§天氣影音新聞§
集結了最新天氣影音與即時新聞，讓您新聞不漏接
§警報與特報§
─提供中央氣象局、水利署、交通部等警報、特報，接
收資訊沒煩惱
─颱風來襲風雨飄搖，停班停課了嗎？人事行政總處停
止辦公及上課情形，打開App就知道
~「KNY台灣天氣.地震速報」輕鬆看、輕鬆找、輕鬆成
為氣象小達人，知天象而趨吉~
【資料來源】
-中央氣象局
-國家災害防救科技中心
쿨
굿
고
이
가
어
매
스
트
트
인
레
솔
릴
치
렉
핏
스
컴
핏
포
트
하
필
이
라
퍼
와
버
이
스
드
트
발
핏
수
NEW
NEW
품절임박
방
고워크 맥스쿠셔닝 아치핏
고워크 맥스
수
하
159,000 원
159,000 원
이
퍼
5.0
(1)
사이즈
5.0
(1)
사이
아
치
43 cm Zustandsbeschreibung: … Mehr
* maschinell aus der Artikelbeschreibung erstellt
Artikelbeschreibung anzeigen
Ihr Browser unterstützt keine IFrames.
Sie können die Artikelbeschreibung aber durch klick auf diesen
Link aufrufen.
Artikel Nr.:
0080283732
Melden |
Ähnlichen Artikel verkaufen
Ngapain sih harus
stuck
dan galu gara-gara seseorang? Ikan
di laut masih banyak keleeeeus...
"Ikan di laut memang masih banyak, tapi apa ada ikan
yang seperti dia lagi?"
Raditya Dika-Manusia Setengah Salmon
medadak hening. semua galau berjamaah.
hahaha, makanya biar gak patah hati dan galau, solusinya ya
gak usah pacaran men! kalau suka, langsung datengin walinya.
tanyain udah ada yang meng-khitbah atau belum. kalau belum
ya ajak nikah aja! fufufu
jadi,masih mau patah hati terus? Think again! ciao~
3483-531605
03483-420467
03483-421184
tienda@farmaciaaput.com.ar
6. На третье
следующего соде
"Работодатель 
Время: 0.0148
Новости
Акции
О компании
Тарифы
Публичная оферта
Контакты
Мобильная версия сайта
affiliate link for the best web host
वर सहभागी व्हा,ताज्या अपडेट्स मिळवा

● ● ●

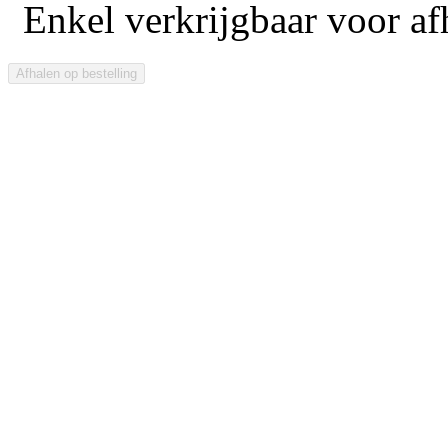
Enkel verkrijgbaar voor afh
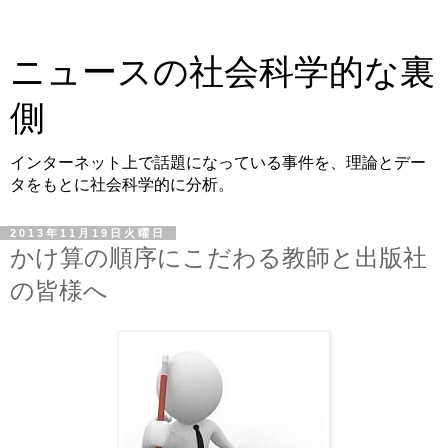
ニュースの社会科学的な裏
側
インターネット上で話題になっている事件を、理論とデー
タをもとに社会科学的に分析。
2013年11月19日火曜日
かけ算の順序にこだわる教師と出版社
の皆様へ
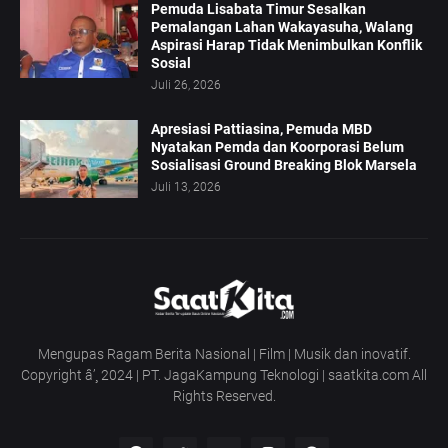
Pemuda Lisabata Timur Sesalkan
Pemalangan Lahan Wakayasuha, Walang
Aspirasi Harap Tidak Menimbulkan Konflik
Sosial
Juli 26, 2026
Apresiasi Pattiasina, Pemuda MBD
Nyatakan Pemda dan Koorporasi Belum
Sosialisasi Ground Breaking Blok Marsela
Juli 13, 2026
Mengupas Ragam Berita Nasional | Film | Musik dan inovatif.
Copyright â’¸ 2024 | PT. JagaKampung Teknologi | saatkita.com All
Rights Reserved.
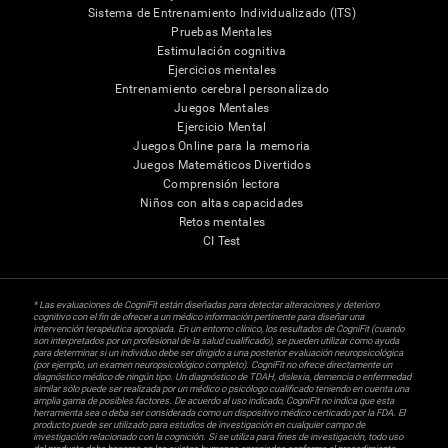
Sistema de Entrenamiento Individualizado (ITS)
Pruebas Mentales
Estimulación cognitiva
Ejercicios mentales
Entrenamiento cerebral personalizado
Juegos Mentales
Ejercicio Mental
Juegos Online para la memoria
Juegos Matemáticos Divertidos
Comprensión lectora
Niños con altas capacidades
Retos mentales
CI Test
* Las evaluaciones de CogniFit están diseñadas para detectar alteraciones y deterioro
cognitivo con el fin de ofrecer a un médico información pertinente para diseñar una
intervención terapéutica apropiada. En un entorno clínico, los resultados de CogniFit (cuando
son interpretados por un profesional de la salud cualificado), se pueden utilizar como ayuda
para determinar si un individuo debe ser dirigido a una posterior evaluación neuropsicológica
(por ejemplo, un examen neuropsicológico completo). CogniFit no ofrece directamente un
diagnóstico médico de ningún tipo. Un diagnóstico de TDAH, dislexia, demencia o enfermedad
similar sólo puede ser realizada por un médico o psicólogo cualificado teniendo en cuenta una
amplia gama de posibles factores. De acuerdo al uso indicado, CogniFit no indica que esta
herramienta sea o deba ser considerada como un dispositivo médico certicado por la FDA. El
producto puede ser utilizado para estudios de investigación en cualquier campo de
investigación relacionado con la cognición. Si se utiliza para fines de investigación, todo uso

● ● ●

Work order: Using the listing above, return all lines where the word "masih" occurs.

Answer box:
di laut masih banyak keleeeeus...
"Ikan di laut memang masih banyak, tapi apa ada ikan
jadi,masih mau patah hati terus? Think again! ciao~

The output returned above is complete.